* [Record excerpts]

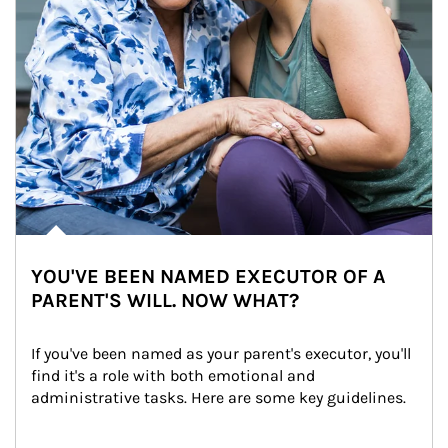
YOU'VE BEEN NAMED EXECUTOR OF A
PARENT'S WILL. NOW WHAT?
If you've been named as your parent's executor, you'll 
find it's a role with both emotional and 
administrative tasks. Here are some key guidelines.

* [Task statement] The data above needs to be retyped exactly, with the images left out.

* [Result of the exercise]
YOU'VE BEEN NAMED EXECUTOR OF A
PARENT'S WILL. NOW WHAT?
If you've been named as your parent's executor, you'll 
find it's a role with both emotional and 
administrative tasks. Here are some key guidelines.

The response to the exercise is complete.